Practice Maths

Solutions: Residual Analysis

  1. (a) ŷ = 5 + 12(4) = 5 + 48 = 53 units

    (b) e = 53 − 53 = 0

    (c) The residual is zero — the actual value lies exactly on the regression line.

  2. Regression equation: ŷ = 2.4 + 0.8x

    x Actual y Predicted ŷ Residual e = y − ŷ
    5 7.2 6.4 +0.8
    10 9.8 10.4 −0.6
    15 14.9 14.4 +0.5
    20 18.1 18.4 −0.3

    Sum of residuals = 0.8 − 0.6 + 0.5 − 0.3 = +0.4 (small rounding discrepancy; the true sum for all data in the regression would be exactly zero).

  3. (a) The inverted U-shape indicates the linear model is not appropriate — the residuals show a systematic curved pattern, meaning the model over-predicts at the extremes and under-predicts in the middle.

    (b) A quadratic (parabolic) model would be more appropriate, since the data rises then falls.

    (c) A square root transformation of y, or fitting y as a quadratic function of x, could be tried.

  4. (a) r² = 0.91² = 0.8281 ≈ 0.828

    (b) Approximately 82.8% of the variation in fuel consumption is explained by the linear relationship with speed.

    (c) 100% − 82.8% = 17.2% of the variation is not explained by speed (due to other factors such as road conditions, tyre pressure, and driving style).

  5. (a) Model B better explains variation in y. It has r² = 0.93, explaining 93% of variation in y, versus only 74% for Model A. Its residual plot also shows random scatter, confirming it is appropriate.

    (b) The residual plot for Model A should be examined. If it shows a pattern, this confirms Model A is not appropriate even at r² = 0.74.

    (c) r² = 0.93 means 93% of the variation in the response variable is explained by the transformed linear model; only 7% remains unexplained.

  6. (a) r² = 0.98² = 0.9604 ≈ 0.960

    (b) Yes, the log transformation is very successful. r = 0.98 (r² = 0.960) means 96% of variation in log(y) is explained by a linear relationship with x.
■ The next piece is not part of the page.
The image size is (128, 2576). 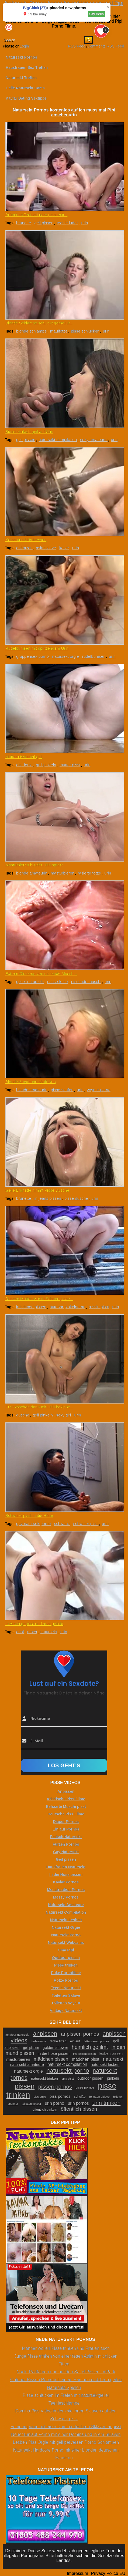 What do you see at coordinates (66, 2010) in the screenshot?
I see `Vintage Natursekt` at bounding box center [66, 2010].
The residual plot should show random scatter to confirm.

    (c) The log transformation being successful suggests that plant height grows exponentially over time — increasing by a constant percentage per day rather than a constant number of centimetres.
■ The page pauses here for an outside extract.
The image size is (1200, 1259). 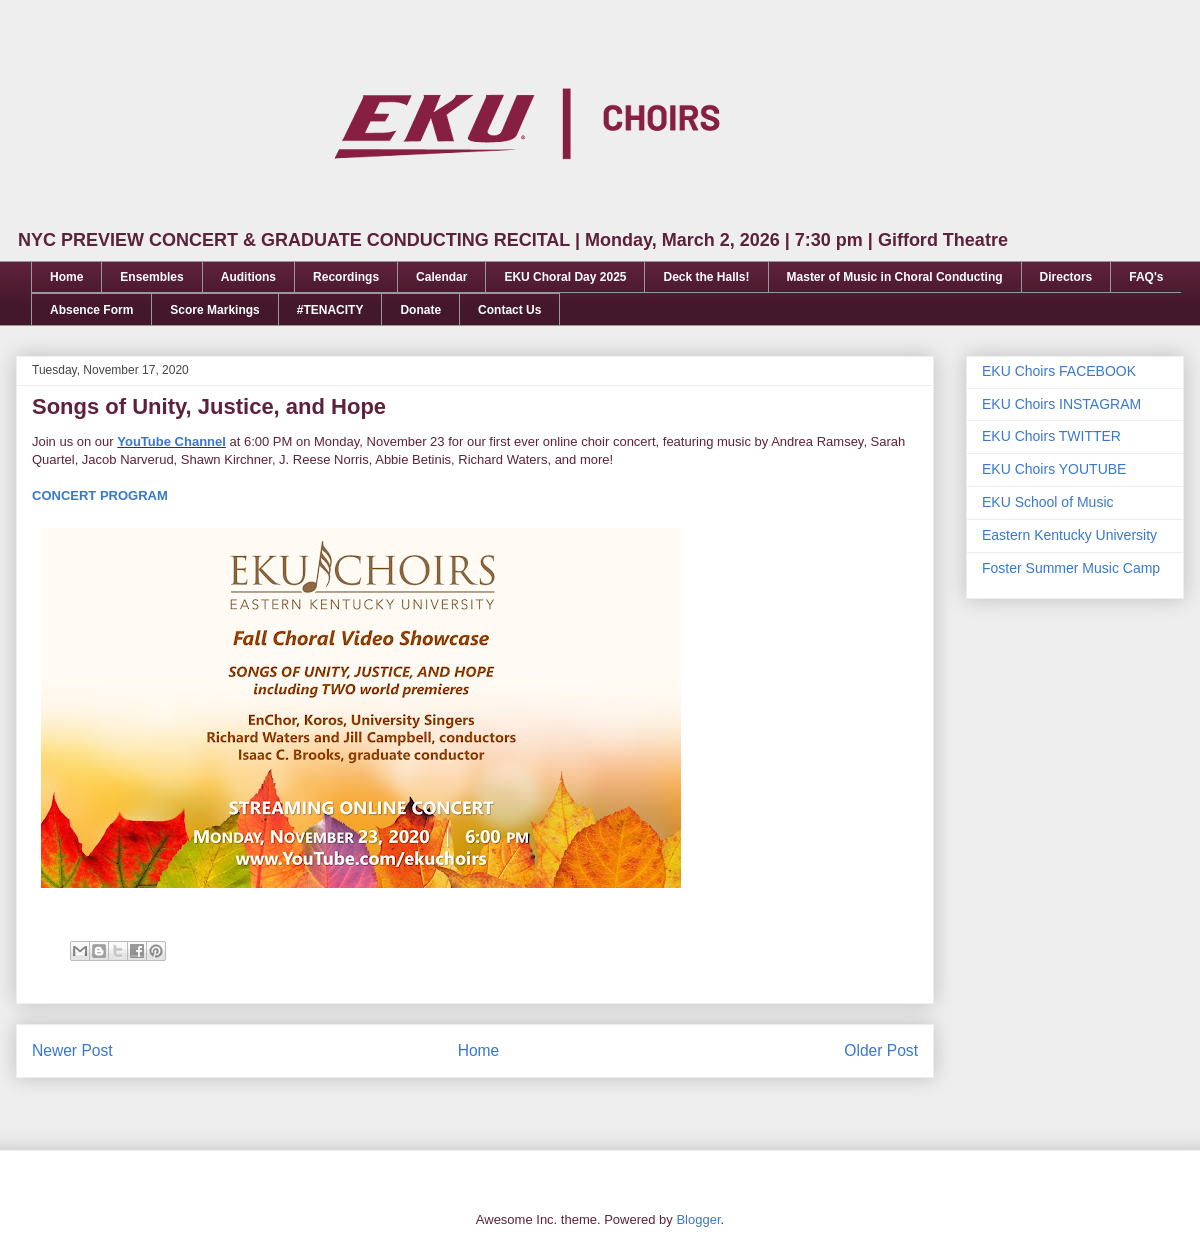 What do you see at coordinates (706, 277) in the screenshot?
I see `Deck the Halls!` at bounding box center [706, 277].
  7. (a) The fan shape indicates non-constant variability (heteroscedasticity) — the spread of residuals increases as x increases.

    (b) A linear model is not fully appropriate. The non-constant spread violates regression assumptions, making predictions less reliable for large x-values. A log(y) transformation may help stabilise the variance.

    (c) For house prices vs floor area: small houses have relatively consistent pricing, but large luxury homes vary widely in price due to location, finishes, and prestige — creating increasing spread (fan shape) for larger floor areas.

  8. (a) Dataset P: r² = (−0.95)² = 0.9025.   Dataset Q: r² = (0.82)² = 0.6724

    (b) Dataset P has the better linear fit — r² = 0.903 means 90.3% of variation in y is explained, compared to only 67.2% for Dataset Q.

    (c) No — the negative sign of r does not make the model worse. r² ignores the sign of r. A strong negative linear relationship fits the data just as well as a strong positive one.

  9. Predicted score at x = 6: ŷ = 40 + 5.2(6) = 40 + 31.2 = 71.2

    (a) Student 1: e = 72 − 71.2 = +0.8

    (b) This student scored 0.8 marks above the model’s prediction for someone who studied 6 hours. Their actual score is slightly above the regression line.

    (c) Student 2: e = 61 − 71.2 = −10.2. This student scored 10.2 marks below the model’s prediction — well below the regression line. Study hours alone do not fully explain their performance; other factors may have affected their result.